Previously, this writer reported that Unit No. 4 had been shut down for a period of days (maybe weeks) before the tsunami, for a refueling of some of the core. Typically, a third of the core’s fuel cells get removed, and replaced with fresh fuel cells, about once per year. This requires removal of the the thick, dense concrete plug on the top of the concrete containment which surrounds the reactor, which is always bolted tightly in place when the reactor is operating. Then, the ~8 inch thick “head” of the seamless steel pressure vessel surrounding the fuel cell is removed after the large bolts holding it in place are themselves removed. This process takes many days, using the installed, heavy-duty crane in the refueling area above the containment. We now know that the fuel cells scheduled for removal and replacement, had been removed and placed in their storage racks deep within the spent fuel pool before the tsunami. However, no new fuel had been inserted as yet when the tsunami hit.

Given this information, the decay heat in the Fukushima 4 reactor was well below the 15,000 light-bulb level before the wave struck. By now, decay heat in the No. 4 fuel pool is below 10,000 light bulbs. This means there was NEVER a realistic possibility of catastrophic meltdown for Unit No. 4 reactor. There was, and still is, enough decay heat for zirconium heat damage, which would take more than 10 days of decay heat-induced evaporation to lower the water level down to the fuel cells. Please note, the Unit 4 hydrogen explosion occurred 4 days after the tsunami, while the explosion of Unit 1 occurred one day post-tsunami and Unit 3 three days post-tsunami, both of which had reactors at full power until the earthquake triggered the automatic shutdown. In fact, no one has any idea where the unit #4 hydrogen came from! We have yet another example of TEPCO’s lack of full disclosure. How different would the world-wide reports have been over the past 8 days if the TEPCO news releases had said that Unit No. 4 cannot have had a catastrophic meltdown?

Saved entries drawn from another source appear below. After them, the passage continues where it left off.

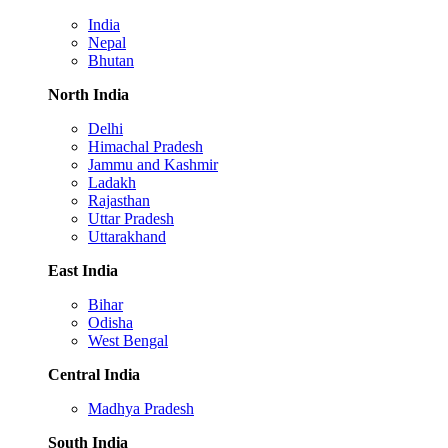
India
Nepal
Bhutan
North India
Delhi
Himachal Pradesh
Jammu and Kashmir
Ladakh
Rajasthan
Uttar Pradesh
Uttarakhand
East India
Bihar
Odisha
West Bengal
Central India
Madhya Pradesh
South India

Work continues in the effort to re-power the emergency cooling systems of the 4 stricken units. All four buildings now have electrical connections to their Temporary Power Panels, the panels themselves have been energized, and the Unit 3 control room has been re-energized. Progress is being made, but clearing of debris and prudent caution with re-energizing equipment make progress slow and laborious.

Yesterday’s news reports of white smoke (Unit 2) and black smoke (Unit 3) bear some attention here. The white smoke of Unit 2 is probably steam from the sauna-like conditions of the refueling area at the top of the reactor building. Actual spent fuel pool water level cannot be monitored because the building walls and roof keep us from looking at the pool from above, and lack of electricity makes remote water level monitoring impossible. If any of the spent fuel pools have a water level low enough to expose the spent fuel cells, it would be Unit 2’s. Whether or not this actually happened is impossible to tell, at this point. But, the relatively slow evaporation of the pool’s water makes it possible that the 16 feet of water above the fuel cells has not been completely evaporated away.

The black smoke from unit 3 means either something is burning or smoldering under the rubble on top of the un-compromised containment building below. TEPCO suggests the flammable material is explosion-damaged electrical wiring. We can safely say it isn’t a zirconium fire (addressed in the March 18 update). However, keep in mind the rubble acts as an insulator so any hot debris from the prior hydrogen explosion and fire could be re-igniting due to the debris’ insulating property. Evacuations of emergency personnel from the area of Units 2 & 3 when the smoke re-appears are precautionary, just in case the re-emergence of the steam (Unit 2) and smoke (Unit 3) marks a dangerous increase in radiation levels. When monitors show that no increase in the existing radiation levels have happened, the workers return to their recovery tasks.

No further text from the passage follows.